Adieu Corona et tête de veau, chères à Chirac. Le nouveau président se nourrit de yaourts et de chocolats. Mais se rattrape sur le shopping de luxe. Et dans les bureaux, Internet et écrans plats fleurissent.


La dernière fois que Nicolas Sarkozy a passé la porte de Hilditch & Key, sous les arcades de la rue de Rivoli, c'était deux jours avant son investiture. Il y a acheté une dizaine de chemises. A rayures rouges, imprimées de petits carreaux, bleu clair sans motif… Comme Karl Lagerfeld, Michel David-Weill et trois générations de Rothschild, le président apprécie le tissu souple, découpé à la main, et les boutons de nacre, vendus dans cette boutique anglaise. Prix à l'unité : 129 euros, à quoi il faut ajouter 30 euros, car le chef de l'Etat se toque de faire broder ses initiales sous la poche, à la manière des gens bien nés.

Le nouveau locataire de l'Elysée aime le luxe et ne s'en cache pas. Alors que son prédécesseur se complaisait sous les dorures du «château», appréciant la bonne chère, le service au cordeau et la tranquillité des jardins, le quinquagénaire tout juste divorcé préfère sa collection de Rolex et l'écran plat de 132 centimètres installé dans son bureau. Autre style de vie, autre ambiance.

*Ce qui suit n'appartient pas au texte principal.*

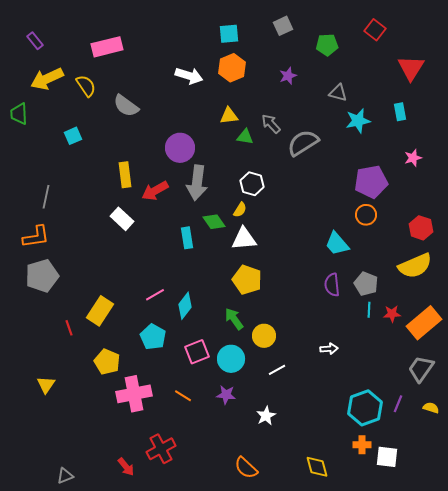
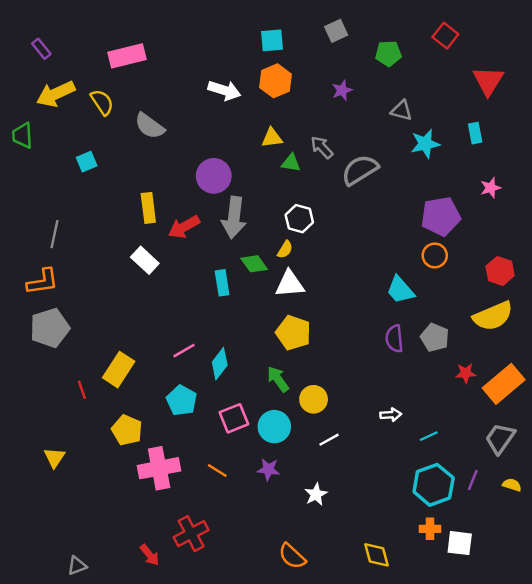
cyan line: (369, 310) -> (429, 436), moved, turned 63

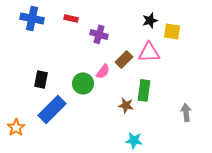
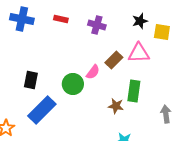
purple cross: (99, 34) -> (97, 25), moved
gray arrow: (186, 112) -> (166, 114), moved

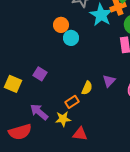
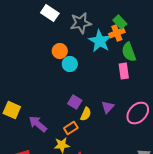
purple square: (40, 74) -> (75, 102), moved
purple arrow: (39, 112) -> (38, 124), moved

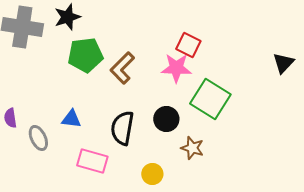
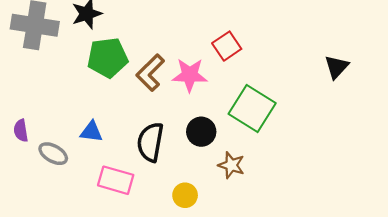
red square: (188, 45) -> (227, 46), turned 30
pink star: (176, 68) -> (190, 75), moved
gray ellipse: (38, 138) -> (53, 154), turned -35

Depuis que Nicolas Sarkozy s'est installé rue du Faubourg-Saint-Honoré, le palais a pris des airs de start-up. Sa directrice de cabinet se déplace en trottinette électrique sous les lambris, ses conseillers sont vissés à leurs smartphones et les plateaux-repas ont remplacé les copieux déjeuners servis dans de la porcelaine de Sèvres.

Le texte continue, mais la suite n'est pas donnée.